The Elephant in the Room

Whenever one of these morality scandals erupts - whether it involves homosexuality, adultery, or being on a list compiled by someone the media calls a "Madam" - it often involves a Republican. Critics love to charge Republicans with hypocrisy - preaching traditional family values to the rest of us by day while trolling bathrooms and pressing sweaty palms to computer keyboards by night.

Whatever explains these other public moral dramas, hypocrisy doesn't fully capture the GOP's plainly dysfunctional relationship to homosexuality. Yes, there are many prominent Republicans whose private actions are inconsistent with their traditional-values personas and thus are properly called hypocrites. Sen. Larry Craig is the latest of them. Jim West had an aggressively anti-gay record both as a Washington state legislator and as mayor of Spokane, yet cruised for gay sex and anonymously told an online acquaintance that he hated the "sex Nazis" who try to regulate people's private lives. There are many other examples.

But there are also many closeted gay Republicans not closely associated with the party's religious right for whom the hypocrisy charge is ill-fitting. Mark Foley, of last year's congressional page scandal, was not an anti-gay member of Congress. While he didn't support everything I wish he had, I'd take his record on gay issues over many Democrats'.

Most gay Republicans despise the party's anti-gay rhetoric and actions. They're Republicans because they're pro-life, support low taxes, want a strong national defense, or for any of a hundred other reasons. You could call it hypocrisy to be gay and work for a generally anti-gay political party, regardless of the gay person's own views or what she does within the party to oppose its anti-gay policy positions, but if so, this is surely a watered-down form of the vice.

What unites these scandals is not really hypocrisy. It's two other things. First, nearly all the gay Republicans working in Washington or elsewhere are to one degree or another closeted. Second, at a personal level, very few Republican officials around them care whether someone is gay.

From the top of the party hierarchy to the bottom, few Republicans personally and viscerally dislike gay people. President Bush has had friends he knew were gay. Vice President Cheney's daughter is gay. Even the most prominently and vigorously anti-gay Republican, Sen.

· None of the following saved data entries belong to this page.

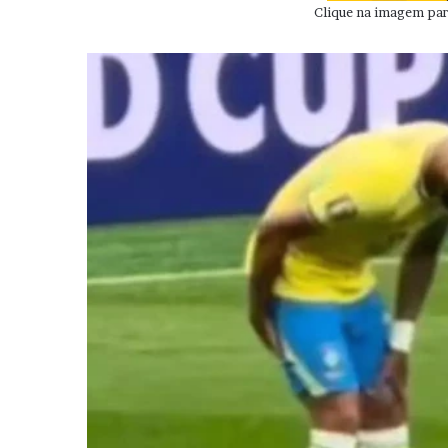
Clique na imagem para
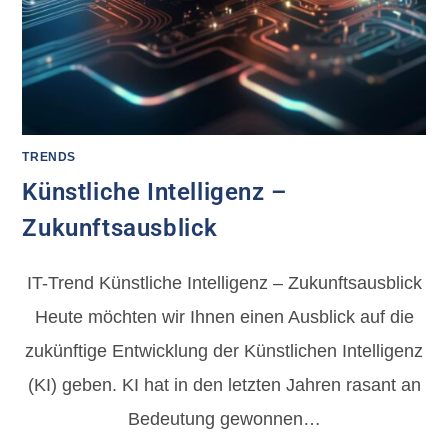
TRENDS
Künstliche Intelligenz –
Zukunftsausblick
IT-Trend Künstliche Intelligenz – Zukunftsausblick
Heute möchten wir Ihnen einen Ausblick auf die
zukünftige Entwicklung der Künstlichen Intelligenz
(KI) geben. KI hat in den letzten Jahren rasant an
Bedeutung gewonnen…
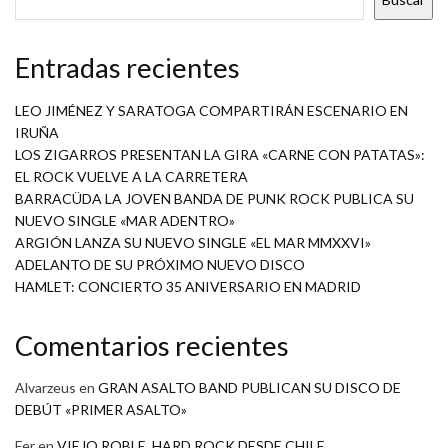
Entradas recientes
LEO JIMÉNEZ Y SARATOGA COMPARTIRÁN ESCENARIO EN
IRUÑA
LOS ZIGARROS PRESENTAN LA GIRA «CARNE CON PATATAS»:
EL ROCK VUELVE A LA CARRETERA
BARRACÜDA LA JOVEN BANDA DE PUNK ROCK PUBLICA SU
NUEVO SINGLE «MAR ADENTRO»
ARGIÓN LANZA SU NUEVO SINGLE «EL MAR MMXXVI»
ADELANTO DE SU PRÓXIMO NUEVO DISCO
HAMLET: CONCIERTO 35 ANIVERSARIO EN MADRID
Comentarios recientes
Alvarzeus
en
GRAN ASALTO BAND PUBLICAN SU DISCO DE
DEBÚT «PRIMER ASALTO»
Fer
en
VIEJO ROBLE, HARD ROCK DESDE CHILE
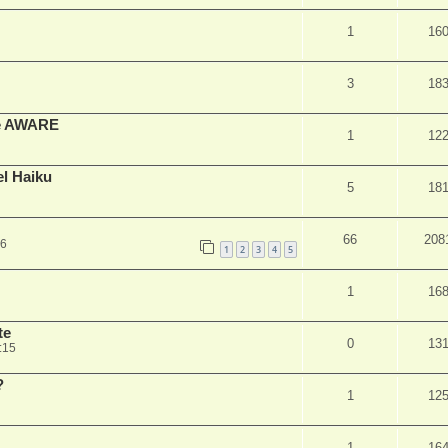
1
16
3
18
 de AWARE
1
12
l Haiku
5
18
66
208
26
1
2
3
4
5
1
16
te
0
13
:15
?
1
12
1
16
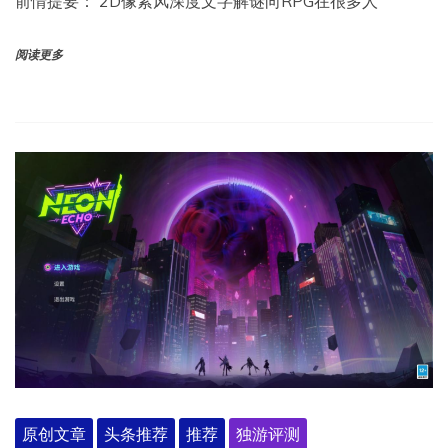
前情提要： 2D像素风深度文字解谜向RPG在很多人
阅读更多
原创文章
头条推荐
推荐
独游评测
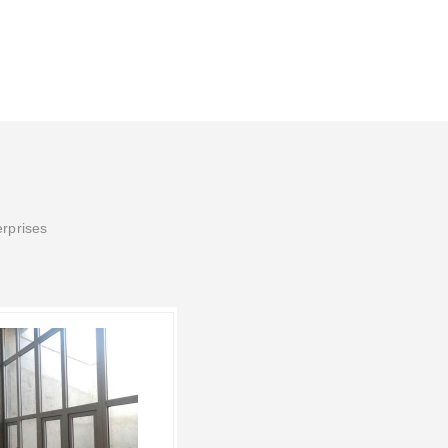
erprises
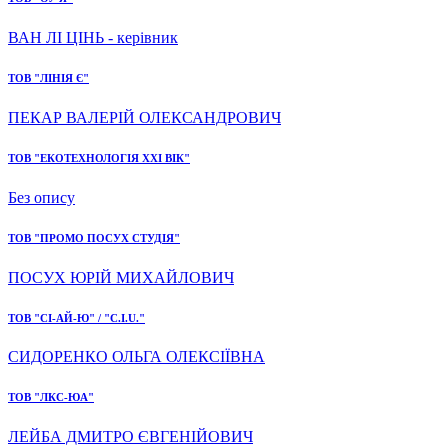
ВАН ЛІ ЦІНЬ - керівник
ТОВ "ЛІНІЯ Є"
ПЕКАР ВАЛЕРІЙ ОЛЕКСАНДРОВИЧ
ТОВ "ЕКОТЕХНОЛОГІЯ ХХI ВІК"
Без опису
ТОВ "ПРОМО ПОСУХ СТУДІЯ"
ПОСУХ ЮРІЙ МИХАЙЛОВИЧ
ТОВ "СІ-АЙ-Ю" / "C.I.U."
СИДОРЕНКО ОЛЬГА ОЛЕКСІЇВНА
ТОВ "ЛКС-ЮА"
ЛЕЙБА ДМИТРО ЄВГЕНІЙОВИЧ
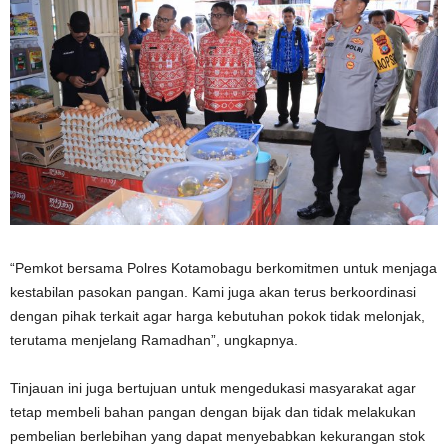
“Pemkot bersama Polres Kotamobagu berkomitmen untuk menjaga
kestabilan pasokan pangan. Kami juga akan terus berkoordinasi
dengan pihak terkait agar harga kebutuhan pokok tidak melonjak,
terutama menjelang Ramadhan”, ungkapnya.
Tinjauan ini juga bertujuan untuk mengedukasi masyarakat agar
tetap membeli bahan pangan dengan bijak dan tidak melakukan
pembelian berlebihan yang dapat menyebabkan kekurangan stok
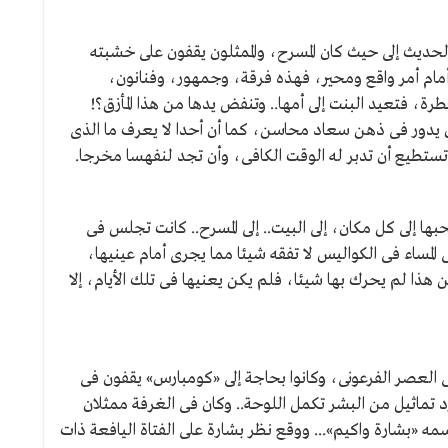
لحديث إلى حيث كان المسرح، والممثلون يقفون على خشبته
أمام أمر واقع ومحير، فهذه فرقة، وجمهور، وفنانون،
طرة، فتعيد البنت إلى أمها.. وتنفض يدها من هذا المأزق؟!
ن يدور فى ذهن سعاد محاسن، كما أن أحدا لا يعرف ما الذى
ى تستطيع أن تدبر له الوقت الكافى، وأن تجد لنفهسا مخرجا.
 إلى كل مكان، إلى البيت.. إلى المسرح.. كانت تجلس فى
لمساء فى الكواليس لا تفقه شيئا مما يجرى أمام عينيها،
ذا لم يحرك بها شيئا، فلم يكن يعنيها فى تلك الأيام، إلا
ى العصر الفرعونى، وكانوا بحاجة إلى «كومبارس» يقفون فى
تماثيل من البشر تكمل اللوحة.. وكان فى الغرفة ممثلان
ه «بشارة واكيم»... ووقع نظر بشارة على الفتاة اليافعة ذات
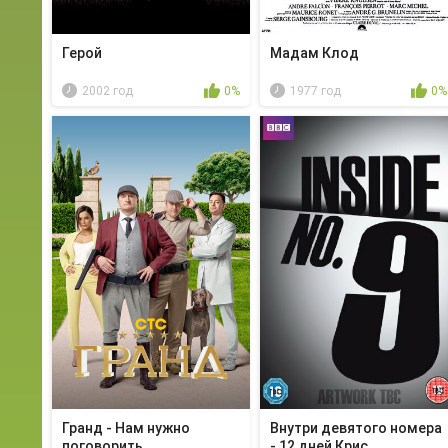
Герой
Мадам Клод
2002 год
0%
1977 год
0%
Гранд - Нам нужно
Внутри девятого номера
поговорить
- 12 дней Крис...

Rick "Man on Dog" Santorum, had a gay spokesperson whom he defended when his homosexuality became known.

The big, open secret in Republican politics is that everyone knows someone gay these days and very few people - excepting some committed anti-gay activists - really care. It's one of the things that drives religious conservatives crazy because it makes the party look like it's not really committed to traditional sexual morality.

So to keep religious conservatives happy the party has done two things. First, it has supported anti-gay public policies.

Second, to keep the talent it needs and simply to be as humane and decent as politically possible toward particular individuals, the party has come up with its own unwritten code: you can be gay and work here, we don't care, but don't talk about it openly and don't do anything to make it known publicly. It's the GOP's own internal version of "Don't Ask, Don't Tell."

This is ideological schizophrenia: private acceptance welded to public rejection. It's a very brittle alloy.

For the closeted gay Republican, this alloy means a life of desperation and fear and loneliness, of expressing one's true feelings only in the anonymity of the Internet, of furtive bathroom encounters, of late nights darting in and out of dark bars, hoping not to be seen. It means life without a long-term partner, without real love.

Worst of all, it may mean a life of deceiving a spouse and children. Most of the men caught cruising in parks, bathrooms, and other public places are deeply closeted and often married. They don't see themselves as having many other options.

Nevertheless, it seems to work until the day you get caught tapping your toe next to an overzealous cop. Desperation sets in and you say things that bring everyone great joy at your expense, like, "I'm not gay, I just have a wide stance."

For the GOP, this alloy of public rejection and private acceptance means enduring more of these periodic public morality convulsions. How to end it? The private acceptance will continue and, I predict, become even more common as young conservatives comfortable around gay people take over. There will be no purging the party of gays. There is no practical way to purge them, and even if there were, most Republicans would be personally repulsed by the effort.

These closeted politicians, staffers, and party functionaries will periodically be found out and again will come the shock, the pledges to go into rehab, the investigations, the charges of hypocrisy, the schadenfreude from Democrats and libertines, and the sense of betrayal from the party's religious conservatives.

The only practical way out of this for the GOP is to come to the point where its homosexuals no longer feel the need to hide. And _that_ won't happen until the party's public philosophy is more closely aligned with its private one. That will be the day when the GOP greets its gay supporters the way Larry Craig, with unintended irony, greeted reporters at his news conference: "Thank you all very much for coming out today."